*EXERCISE DESCRIPTION*
Set down exactly the first line of the entries and every line after it, through the line with "dolore magna aliqua. Ut".

(Saved data entries)

>>

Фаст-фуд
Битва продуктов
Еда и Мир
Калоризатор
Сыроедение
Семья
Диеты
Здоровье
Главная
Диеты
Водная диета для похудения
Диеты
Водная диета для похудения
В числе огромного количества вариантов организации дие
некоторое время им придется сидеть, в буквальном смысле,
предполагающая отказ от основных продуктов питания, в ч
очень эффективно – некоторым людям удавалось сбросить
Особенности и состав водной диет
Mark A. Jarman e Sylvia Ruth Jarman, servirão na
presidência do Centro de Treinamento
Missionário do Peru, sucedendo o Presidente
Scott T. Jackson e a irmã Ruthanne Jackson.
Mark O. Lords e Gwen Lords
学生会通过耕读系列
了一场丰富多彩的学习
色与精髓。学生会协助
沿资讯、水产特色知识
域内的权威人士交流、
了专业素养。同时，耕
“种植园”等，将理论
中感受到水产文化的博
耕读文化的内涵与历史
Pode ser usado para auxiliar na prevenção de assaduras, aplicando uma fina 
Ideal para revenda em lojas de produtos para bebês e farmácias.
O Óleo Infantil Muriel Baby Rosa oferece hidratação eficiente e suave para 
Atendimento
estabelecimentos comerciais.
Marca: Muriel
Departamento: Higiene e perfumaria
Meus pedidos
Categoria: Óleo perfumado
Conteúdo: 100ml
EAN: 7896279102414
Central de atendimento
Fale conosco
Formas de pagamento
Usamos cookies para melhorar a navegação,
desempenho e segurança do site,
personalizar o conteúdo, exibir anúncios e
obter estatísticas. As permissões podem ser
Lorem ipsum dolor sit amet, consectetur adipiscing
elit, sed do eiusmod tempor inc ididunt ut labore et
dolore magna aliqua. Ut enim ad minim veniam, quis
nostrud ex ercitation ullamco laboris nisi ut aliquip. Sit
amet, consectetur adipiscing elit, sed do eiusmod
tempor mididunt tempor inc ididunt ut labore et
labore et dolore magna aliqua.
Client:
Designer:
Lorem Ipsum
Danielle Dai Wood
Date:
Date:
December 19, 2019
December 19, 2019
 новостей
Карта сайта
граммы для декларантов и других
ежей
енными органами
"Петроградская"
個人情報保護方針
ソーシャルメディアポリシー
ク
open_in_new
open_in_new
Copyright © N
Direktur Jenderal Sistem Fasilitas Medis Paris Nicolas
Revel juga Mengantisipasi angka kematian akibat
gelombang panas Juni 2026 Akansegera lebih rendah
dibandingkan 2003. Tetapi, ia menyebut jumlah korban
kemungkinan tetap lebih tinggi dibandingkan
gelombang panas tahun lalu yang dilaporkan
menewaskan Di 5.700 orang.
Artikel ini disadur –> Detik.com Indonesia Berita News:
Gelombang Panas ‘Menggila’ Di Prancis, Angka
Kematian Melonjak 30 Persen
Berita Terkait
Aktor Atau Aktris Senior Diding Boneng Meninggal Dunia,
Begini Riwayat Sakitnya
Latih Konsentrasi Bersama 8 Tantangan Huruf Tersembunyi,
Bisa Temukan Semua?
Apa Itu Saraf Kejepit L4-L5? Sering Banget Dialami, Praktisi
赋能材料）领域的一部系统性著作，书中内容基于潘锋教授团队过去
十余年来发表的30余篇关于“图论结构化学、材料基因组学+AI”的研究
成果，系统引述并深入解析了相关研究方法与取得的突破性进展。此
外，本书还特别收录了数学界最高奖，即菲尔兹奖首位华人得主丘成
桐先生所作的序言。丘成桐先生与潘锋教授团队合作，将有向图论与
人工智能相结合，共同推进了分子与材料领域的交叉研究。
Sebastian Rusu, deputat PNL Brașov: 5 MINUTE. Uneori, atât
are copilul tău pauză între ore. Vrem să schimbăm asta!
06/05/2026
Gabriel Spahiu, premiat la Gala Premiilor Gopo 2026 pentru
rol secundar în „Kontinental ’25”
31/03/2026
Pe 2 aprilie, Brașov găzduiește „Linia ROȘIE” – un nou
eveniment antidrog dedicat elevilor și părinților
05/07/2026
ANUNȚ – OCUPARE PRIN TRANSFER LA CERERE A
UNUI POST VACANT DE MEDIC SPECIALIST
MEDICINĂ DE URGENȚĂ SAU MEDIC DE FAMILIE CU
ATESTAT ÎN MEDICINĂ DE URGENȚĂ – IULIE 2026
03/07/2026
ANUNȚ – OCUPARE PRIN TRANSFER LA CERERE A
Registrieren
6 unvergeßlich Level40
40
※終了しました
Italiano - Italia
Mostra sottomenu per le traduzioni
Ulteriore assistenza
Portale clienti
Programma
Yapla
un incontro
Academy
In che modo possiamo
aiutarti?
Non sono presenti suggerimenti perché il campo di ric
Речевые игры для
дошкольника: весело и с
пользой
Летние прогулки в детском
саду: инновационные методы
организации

<<

*ANSWER TO THIS PROBLEM*
Фаст-фуд
Битва продуктов
Еда и Мир
Калоризатор
Сыроедение
Семья
Диеты
Здоровье
Главная
Диеты
Водная диета для похудения
Диеты
Водная диета для похудения
В числе огромного количества вариантов организации дие
некоторое время им придется сидеть, в буквальном смысле,
предполагающая отказ от основных продуктов питания, в ч
очень эффективно – некоторым людям удавалось сбросить
Особенности и состав водной диет
Mark A. Jarman e Sylvia Ruth Jarman, servirão na
presidência do Centro de Treinamento
Missionário do Peru, sucedendo o Presidente
Scott T. Jackson e a irmã Ruthanne Jackson.
Mark O. Lords e Gwen Lords
学生会通过耕读系列
了一场丰富多彩的学习
色与精髓。学生会协助
沿资讯、水产特色知识
域内的权威人士交流、
了专业素养。同时，耕
“种植园”等，将理论
中感受到水产文化的博
耕读文化的内涵与历史
Pode ser usado para auxiliar na prevenção de assaduras, aplicando uma fina 
Ideal para revenda em lojas de produtos para bebês e farmácias.
O Óleo Infantil Muriel Baby Rosa oferece hidratação eficiente e suave para 
Atendimento
estabelecimentos comerciais.
Marca: Muriel
Departamento: Higiene e perfumaria
Meus pedidos
Categoria: Óleo perfumado
Conteúdo: 100ml
EAN: 7896279102414
Central de atendimento
Fale conosco
Formas de pagamento
Usamos cookies para melhorar a navegação,
desempenho e segurança do site,
personalizar o conteúdo, exibir anúncios e
obter estatísticas. As permissões podem ser
Lorem ipsum dolor sit amet, consectetur adipiscing
elit, sed do eiusmod tempor inc ididunt ut labore et
dolore magna aliqua. Ut enim ad minim veniam, quis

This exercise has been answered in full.